NOTE: Be careful implementing something like this, without the turn counter or some other way to indicate the end of conversation the NPCs would keep on going indefinitely and will eventually result in rate limiting for your world.

import { CodeBlockEvents, Component, NetworkEvent, PropTypes } from 'horizon/core';
import { NpcEvents, Npc, NpcEngagementPhase } from 'horizon/npc';


// Reset Conversation Braodcast Event
export const OnResetConversationEvent = new NetworkEvent('OnResetConversation');


// Example of setting up a conversation between two npcs
class NpcConversationExample extends Component<typeof NpcConversationExample>{
  static propsDefinition = {
    otherNpc: {type: PropTypes.Entity},
    speechTrigger: {type: PropTypes.Entity},
    maxConversationTurns: {type: PropTypes.Number, default: 3},
  };


  private maxConversationTurns = 3;
  private conversationTurns = 0;


  async start() {
    const npc = this.entity.as(Npc);
    const otherNpc = this.props.otherNpc!.as(Npc);
    const otherNpcPlayer = await npc.tryGetPlayer();


    this.maxConversationTurns = this.props.maxConversationTurns;


    this.connectNetworkBroadcastEvent(OnResetConversationEvent, () => {
      this.conversationTurns = 0;
      console.log(`[${this.entity.name.get()}] Conversation turns have been reset.`);
    });


    this.connectNetworkEvent(npc, NpcEvents.OnNpcEngagementChanged, (engagement) => {
      if(engagement.phase === NpcEngagementPhase.Listening) {
        // Interrupt the other NPC if we start talking to this npc.
        otherNpc.conversation.stopSpeaking();
        this.resetConversation();
      }
    });


    this.connectNetworkEvent(otherNpc, NpcEvents.OnNpcFullResponse, async (response) => {
      // NOTE: This is currently required to map player id => player name.

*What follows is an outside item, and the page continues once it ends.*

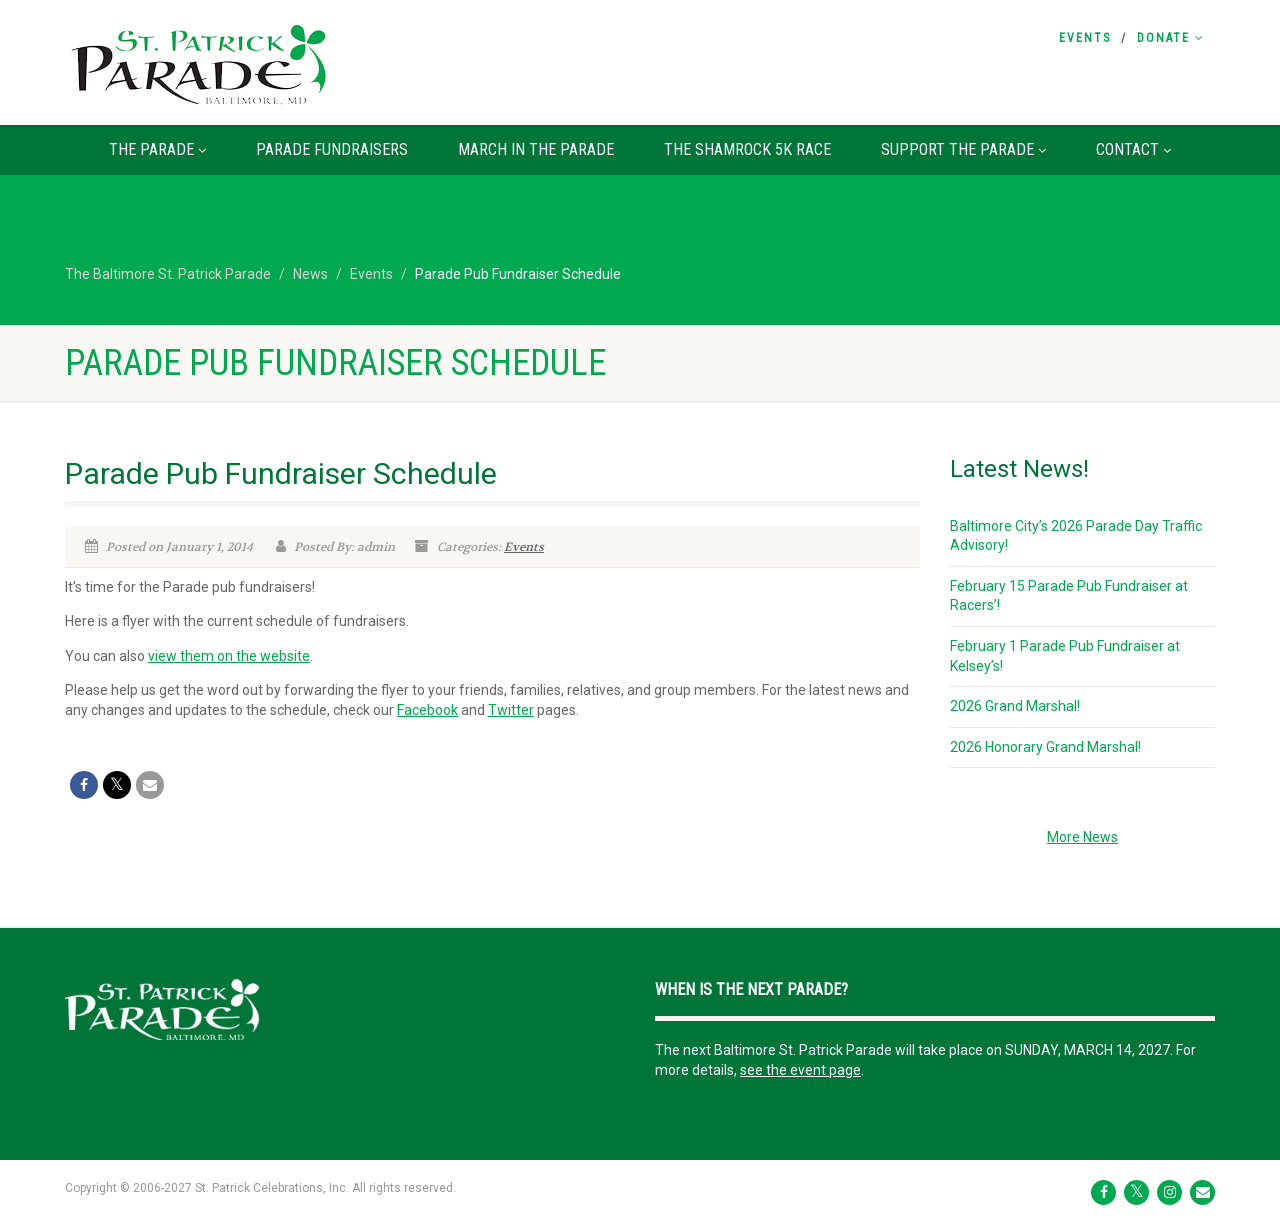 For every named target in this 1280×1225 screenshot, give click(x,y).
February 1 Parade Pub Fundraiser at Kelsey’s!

This is currently a manual process so you have control over when your npc knows or doesn't know another npc.
      npc.conversation.setDynamicContext("othernpc", `Player ${otherNpcPlayer?.id}'s name is ${otherNpc.name.get()}`);


      // Stop the conversation after a given number of turns, otherwise it will go on forever.
      if(this.conversationTurns >= this.maxConversationTurns) return;


      // Example of hearing text as it is heard and not eliciting a response. If the player interrupts for some reason the npc will have full context.
      npc.conversation.addResponse(otherNpcPlayer!, response.text);


      // Elicit a response from the NPC (this will be sent to the server and then broadcast to all clients
      if(this.conversationTurns >= this.maxConversationTurns - 1) await npc.conversation.elicitResponse("You should wrap up this conversation in this response.");
      else await npc.conversation.elicitResponse();
      this.conversationTurns++;
      console.log(`[${this.entity.name.get()}] Turn ${this.conversationTurns} of ${this.maxConversationTurns}`);
    });


    // When the player enters the trigger register them as a participant in the conversation and reset the npc=>npc conversation count.
    this.connectCodeBlockEvent(this.props.speechTrigger!, CodeBlockEvents.OnPlayerEnterTrigger, (player) => {
      console.log(`[${this.entity.name.get()}] Listening to ${player.name.get()}`);
      npc.conversation.registerParticipant(player);
      this.resetConversation();
    });


    // When the player exits the trigger unregister them as a participant in the conversation.
    this.connectCodeBlockEvent(this.props.speechTrigger!, CodeBlockEvents.OnPlayerExitTrigger, (player) => {
      console.log(`[${this.entity.name.get()}] Listening to ${player.name.get()}`);
      npc.conversation.unregisterParticipant(player);
    });
  }


  // Reset the npc=>npc conversation count. This is done as a broadcast so any NPC can initiate a reset and all get cleared.
  resetConversation() {
      this.conversationTurns = 0;
      console.log(`[${this.entity.name.get()}] Conversation turns have been reset.`);
      this.sendNetworkBroadcastEvent(OnResetConversationEvent, {});
  }
}


Component.register(NpcConversationExample);

Sometimes you may want to customize how you display captions for your NPCs speaking or an NPC may not be embodied. You can use the NpcEvents.OnPartialResponse<string> event to provide caption output to a custom text UI or text area.